Find and Replace in Python- based on unknown characters

Question

I've been stumped on finding a way to find and replace characters based on position. Basically what I am looking to do it go into a document and replace

<gco:DateTime>2016-04-20T11:27:34.8677919-06:00</gco:DateTime>

With

<gco:DateTime>2016-04-20T11:27:34</gco:DateTime>

Everything after the decimal character must be deleted. The issue is, this is for multiple time stamps in XML files, and each of these time stamps are totally different. I've read a bit on regex and it seems like a possible method. Any help would be greatly appreciated.

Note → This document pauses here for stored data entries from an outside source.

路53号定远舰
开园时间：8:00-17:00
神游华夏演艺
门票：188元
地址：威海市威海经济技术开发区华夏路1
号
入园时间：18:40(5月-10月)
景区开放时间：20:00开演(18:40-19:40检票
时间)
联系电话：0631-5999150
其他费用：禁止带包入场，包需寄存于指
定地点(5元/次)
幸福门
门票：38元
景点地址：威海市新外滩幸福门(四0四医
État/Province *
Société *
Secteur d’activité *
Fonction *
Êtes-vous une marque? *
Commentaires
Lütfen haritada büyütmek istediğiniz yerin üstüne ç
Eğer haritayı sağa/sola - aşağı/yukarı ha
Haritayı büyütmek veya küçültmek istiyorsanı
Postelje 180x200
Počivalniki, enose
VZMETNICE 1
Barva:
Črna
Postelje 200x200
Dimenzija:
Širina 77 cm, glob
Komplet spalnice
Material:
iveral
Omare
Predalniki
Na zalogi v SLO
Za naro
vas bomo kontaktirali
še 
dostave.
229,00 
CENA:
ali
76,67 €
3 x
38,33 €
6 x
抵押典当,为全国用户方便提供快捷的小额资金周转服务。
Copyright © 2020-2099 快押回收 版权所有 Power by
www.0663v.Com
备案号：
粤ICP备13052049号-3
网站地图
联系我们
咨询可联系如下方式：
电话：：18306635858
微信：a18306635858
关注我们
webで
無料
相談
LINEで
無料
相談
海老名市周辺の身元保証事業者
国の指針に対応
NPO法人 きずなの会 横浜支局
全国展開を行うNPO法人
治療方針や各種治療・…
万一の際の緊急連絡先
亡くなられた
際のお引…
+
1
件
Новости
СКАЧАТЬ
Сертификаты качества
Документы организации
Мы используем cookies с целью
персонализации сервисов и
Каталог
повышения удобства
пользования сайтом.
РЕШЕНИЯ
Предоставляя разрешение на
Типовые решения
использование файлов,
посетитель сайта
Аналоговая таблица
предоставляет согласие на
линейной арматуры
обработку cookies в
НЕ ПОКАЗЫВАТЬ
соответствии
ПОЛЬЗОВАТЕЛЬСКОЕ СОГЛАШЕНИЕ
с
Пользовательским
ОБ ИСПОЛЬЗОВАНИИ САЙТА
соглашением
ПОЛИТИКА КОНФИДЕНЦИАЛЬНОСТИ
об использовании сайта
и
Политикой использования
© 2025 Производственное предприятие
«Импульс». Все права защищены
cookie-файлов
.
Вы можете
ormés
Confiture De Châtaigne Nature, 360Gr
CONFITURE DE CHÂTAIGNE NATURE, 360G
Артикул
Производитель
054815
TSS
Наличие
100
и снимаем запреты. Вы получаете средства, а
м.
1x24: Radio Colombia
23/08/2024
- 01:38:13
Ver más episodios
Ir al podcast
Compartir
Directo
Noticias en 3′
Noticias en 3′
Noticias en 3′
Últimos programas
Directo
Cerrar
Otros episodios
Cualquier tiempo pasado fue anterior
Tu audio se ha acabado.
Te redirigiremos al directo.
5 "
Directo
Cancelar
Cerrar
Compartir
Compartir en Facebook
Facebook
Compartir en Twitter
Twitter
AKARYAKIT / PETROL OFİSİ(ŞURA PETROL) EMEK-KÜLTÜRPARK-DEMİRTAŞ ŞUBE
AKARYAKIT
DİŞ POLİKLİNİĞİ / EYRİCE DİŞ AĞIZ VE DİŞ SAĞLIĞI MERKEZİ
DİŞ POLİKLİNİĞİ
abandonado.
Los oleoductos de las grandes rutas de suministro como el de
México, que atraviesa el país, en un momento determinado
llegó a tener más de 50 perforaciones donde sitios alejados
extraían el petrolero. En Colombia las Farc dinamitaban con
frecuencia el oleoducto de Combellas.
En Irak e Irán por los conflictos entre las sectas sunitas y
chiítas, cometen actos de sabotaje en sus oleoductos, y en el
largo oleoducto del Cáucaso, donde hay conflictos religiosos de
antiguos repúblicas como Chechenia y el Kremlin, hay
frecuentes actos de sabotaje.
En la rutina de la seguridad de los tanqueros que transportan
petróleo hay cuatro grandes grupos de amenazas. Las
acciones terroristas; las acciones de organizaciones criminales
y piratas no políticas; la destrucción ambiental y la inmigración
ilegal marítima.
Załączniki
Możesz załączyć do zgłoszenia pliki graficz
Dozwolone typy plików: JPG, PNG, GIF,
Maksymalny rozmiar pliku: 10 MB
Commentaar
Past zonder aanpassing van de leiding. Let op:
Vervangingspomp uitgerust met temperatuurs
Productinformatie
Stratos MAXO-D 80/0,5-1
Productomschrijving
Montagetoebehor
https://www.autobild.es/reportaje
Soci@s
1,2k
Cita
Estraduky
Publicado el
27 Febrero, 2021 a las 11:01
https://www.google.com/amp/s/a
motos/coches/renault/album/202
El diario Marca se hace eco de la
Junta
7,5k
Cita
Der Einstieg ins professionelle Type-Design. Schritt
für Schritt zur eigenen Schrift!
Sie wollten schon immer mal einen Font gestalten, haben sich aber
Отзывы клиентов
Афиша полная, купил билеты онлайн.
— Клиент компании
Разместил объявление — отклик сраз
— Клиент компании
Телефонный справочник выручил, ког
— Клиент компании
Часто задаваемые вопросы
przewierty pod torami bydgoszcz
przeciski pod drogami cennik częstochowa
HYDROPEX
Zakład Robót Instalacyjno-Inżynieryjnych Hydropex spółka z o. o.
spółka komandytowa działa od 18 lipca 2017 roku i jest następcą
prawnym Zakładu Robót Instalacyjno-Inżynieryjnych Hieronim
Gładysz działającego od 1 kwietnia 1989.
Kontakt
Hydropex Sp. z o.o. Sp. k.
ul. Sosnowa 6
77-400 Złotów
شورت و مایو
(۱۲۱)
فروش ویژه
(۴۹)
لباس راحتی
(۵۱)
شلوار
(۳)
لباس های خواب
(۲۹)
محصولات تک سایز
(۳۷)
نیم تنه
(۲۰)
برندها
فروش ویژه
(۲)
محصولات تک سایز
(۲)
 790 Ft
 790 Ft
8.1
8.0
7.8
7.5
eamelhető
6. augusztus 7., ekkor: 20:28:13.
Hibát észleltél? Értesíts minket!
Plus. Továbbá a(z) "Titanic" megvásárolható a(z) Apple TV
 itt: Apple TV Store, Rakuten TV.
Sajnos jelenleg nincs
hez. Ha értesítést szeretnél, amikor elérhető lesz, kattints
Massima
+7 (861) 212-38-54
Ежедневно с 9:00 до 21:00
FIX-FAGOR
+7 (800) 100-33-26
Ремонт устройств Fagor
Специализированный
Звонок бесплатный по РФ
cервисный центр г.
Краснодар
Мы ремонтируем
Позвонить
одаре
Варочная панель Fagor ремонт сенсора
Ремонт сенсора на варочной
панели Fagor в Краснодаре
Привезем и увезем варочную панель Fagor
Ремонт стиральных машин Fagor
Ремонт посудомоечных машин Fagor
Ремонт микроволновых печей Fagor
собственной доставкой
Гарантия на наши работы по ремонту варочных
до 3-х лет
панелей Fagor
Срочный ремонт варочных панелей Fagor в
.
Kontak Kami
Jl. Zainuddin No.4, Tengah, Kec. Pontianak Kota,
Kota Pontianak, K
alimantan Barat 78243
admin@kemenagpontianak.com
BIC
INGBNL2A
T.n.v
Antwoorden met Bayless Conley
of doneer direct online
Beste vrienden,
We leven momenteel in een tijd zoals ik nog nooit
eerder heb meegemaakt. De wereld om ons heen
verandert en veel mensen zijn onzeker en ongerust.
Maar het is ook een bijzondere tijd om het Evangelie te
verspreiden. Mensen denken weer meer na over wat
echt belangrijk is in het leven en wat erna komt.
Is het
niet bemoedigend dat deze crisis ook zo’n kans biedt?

Edit Example of XML file format:

<?xml version="1.0" encoding="utf-8"?>
<?xml-stylesheet type='text/xsl' href='http://ngis/ngis/metadata/StyleSheet/xslt/nGIS_Metadata.xslt'?>
<gmd:MD_Metadata xmlns:gml="http://www.opengis.net/gml/3.2" xmlns:gmx="http://www.isotc211.org/2005/gmx" xmlns:gts="http://www.isotc211.org/2005/gts" xmlns:gfc="http://www.isotc211.org/2005/gfc" xmlns:xsi="http://www.w3.org/2001/XMLSchema-instance" xmlns:gss="http://www.isotc211.org/2005/gss" xmlns:gsr="http://www.isotc211.org/2005/gsr" xmlns:gco="http://www.isotc211.org/2005/gco" xmlns:xlink="http://www.w3.org/1999/xlink" xmlns:gmi="http://www.isotc211.org/2005/gmi" xmlns:gmd="http://www.isotc211.org/2005/gmd">
    <gmd:fileIdentifier>
        <gco:CharacterString>BF244A7CB62491BC74B001BE5DEAA213AAFB9DBA</gco:CharacterString>
    </gmd:fileIdentifier>
    <gmd:language>
        <gco:CharacterString>English</gco:CharacterString>
                <gmd:date>
                <gco:DateTime>2016-04-20T11:27:34.8677919-06:00</gco:DateTime>
                </gmd:date>

@Parfait

Regexes will solve this and other similar problems and you should keep reading about them. In this specific case parsing and formatting dates is also a good approach. — Alex Hall, Jun 07 '16 at 22:39
I would further caution you against trying to process XML much without actually parsing it into a proper tree using a library such as `lxml` or `ElementTree`, though you might get away with it if all your transormations are as uncomplicated. — holdenweb, Jun 07 '16 at 22:43
It cannot be emphasized enough (perhaps the highest voted answer on SO), [do not regex html/xml files](http://stackoverflow.com/questions/1732348/regex-match-open-tags-except-xhtml-self-contained-tags). — Parfait, Jun 08 '16 at 00:25

score 0 · Answer 1 · answered Jun 07 '16 at 22:46

0

One way:

s = "<gco:DateTime>2016-04-20T11:27:34.8677919-06:00</gco:DateTime>"
split_on_dot = s.split('.')
split_on_angle = split_on_dot[1].split('<')
new_s = "".join([split_on_dot[0], "<", split_on_angle[1]])

>>> new_s
'<gco:DateTime>2016-04-20T11:27:34</gco:DateTime>'
>>>

This depends on the period being the only period in the input string. I'm not so good at regexes. I think they get overused, but i'm sure someone will show you how using regex. Just remember that python has good string manipulations natively.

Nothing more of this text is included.